In some respects, Speed Racer is doing the same sort of thing attempted by the recent Disney musical Enchanted (Lima, 2007) -- but without the irony. I actually found Enchanted unwatchable. Playful intertextuality is one thing, but Enchanted was just too cynical for my taste. The film assumed that we wouldn't be able to enjoy an old-school fairy tale cartoon without a heaping helping of cinematic deconstruction. I realize that the movie was ultimately trying to help us get back the childlike innocence that allowed us to love the original Disney princess cartoons, but its mode of referencing earlier movies was too ironic and made it impossible to take the movie seriously.

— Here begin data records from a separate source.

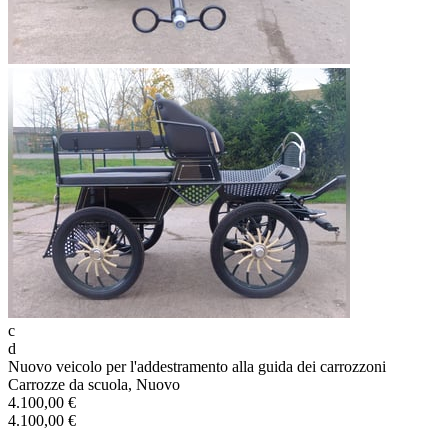
c
d
Nuovo veicolo per l'addestramento alla guida dei carrozzoni
Carrozze da scuola, Nuovo
4.100,00 €
4.100,00 €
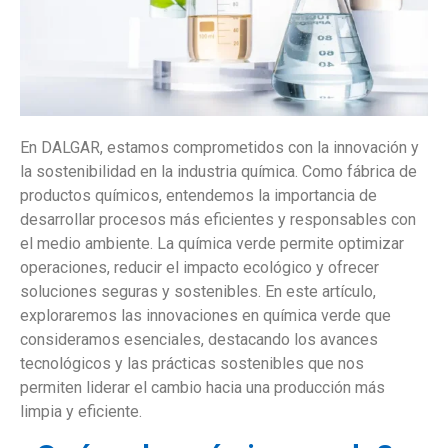
En DALGAR, estamos comprometidos con la innovación y
la sostenibilidad en la industria química. Como fábrica de
productos químicos, entendemos la importancia de
desarrollar procesos más eficientes y responsables con
el medio ambiente. La química verde permite optimizar
operaciones, reducir el impacto ecológico y ofrecer
soluciones seguras y sostenibles. En este artículo,
exploraremos las innovaciones en química verde que
consideramos esenciales, destacando los avances
tecnológicos y las prácticas sostenibles que nos
permiten liderar el cambio hacia una producción más
limpia y eficiente.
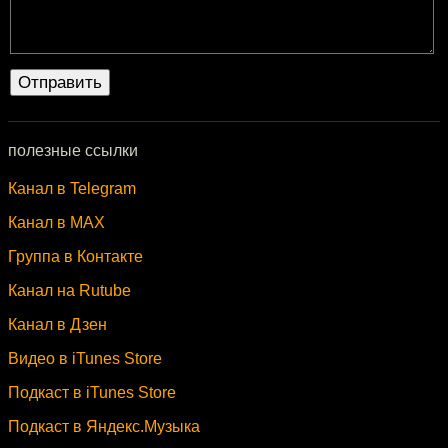
полезные ссылки
Канал в Telegram
Канал в MAX
Группа в Контакте
Канал на Rutube
Канал в Дзен
Видео в iTunes Store
Подкаст в iTunes Store
Подкаст в Яндекс.Музыка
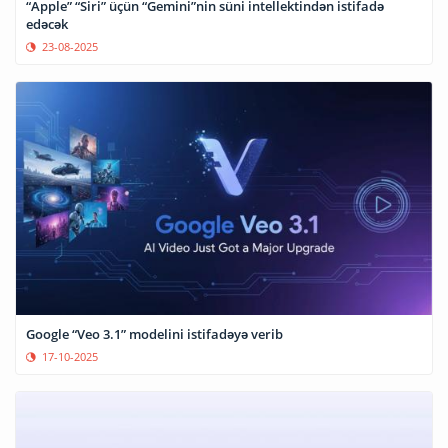
“Apple” “Siri” üçün “Gemini”nin süni intellektindən istifadə
edəcək
23-08-2025
Google “Veo 3.1” modelini istifadəyə verib
17-10-2025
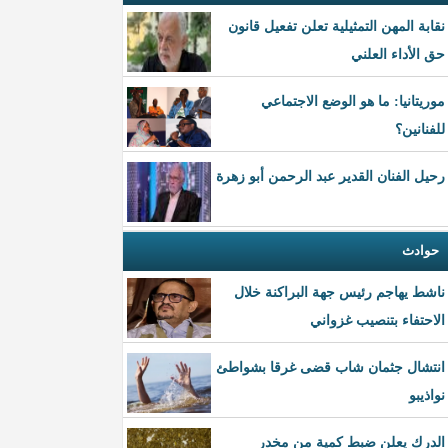
نقابة المهن التمثيلية تعلن تفعيل قانون
حق الأداء العلني
موريتانيا: ما هو الوضع الاجتماعي
للفنانين؟
رحيل الفنان القدير عبد الرحمن أبو زهرة
حوادث
ناشط يهاجم رئيس جهة البراكنة خلال
الاحتفاء بتنصيب غزواني
انتشال جثمان شاب قضى غرقا بشواطئ
نواذيبو
الدرك يعلن ضبط كمية من مخدر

Indeed, that's exactly the problem: it didn't take itself seriously enough. The problem is not that it was a comedy; the problem is that, in Disney terms, Enchanted didn't "believe in itself" -- so how could I believe in it? I don't need to be winked at in order to enjoy fairy-tale romance.

Contrast Enchanted with postmodern satires like Scream and Starship Troopers which manage to work both as a spoof of a particular genre as well as an actual example of that genre. (Shrek might fit in this category, too.) In other words, Scream is a spoof of a horror movie while at the same time, still being a horror movie -- as opposed to Scary Movie which is just a spoof. This is a fine line to walk, and how exactly these movies pulled off this cinematic miracle is unclear to me. What is clear is that Enchanted didn't know the same trick.

There are, however, other recent movies which do manage to succeed in the way Speed Racer does. Consider Baz Luhrmann's Moulin Rouge! and Quentin Tarantino's Kill Bill movies. These movies speak in a different voice than the postmodern satires like Scream and Starship Troopers. Instead of spoofs, here we have hyper-real "movie movies" as Tarantino calls them -- taking stuff that "only happens in the movies" and then turning it up to 11. These movies reference earlier movie clichés and (especially in Tarantino's hands) even deconstruct them, but they manage to do this lovingly and without "winking" and so without the irony of a spoof -- irony which in the case of Enchanted ends up draining the magic from a genre we loved as kids (and, indeed, still love). An older movie that also succeeds along these lines is The Coen Brothers' The Hudsucker Proxy, but, of course, the godfather of this style is George Lucas whose Star Wars and Raiders of the Lost Ark first showed us how it is done. Not every movie should be like this. But, boy, are these movies fun when done right.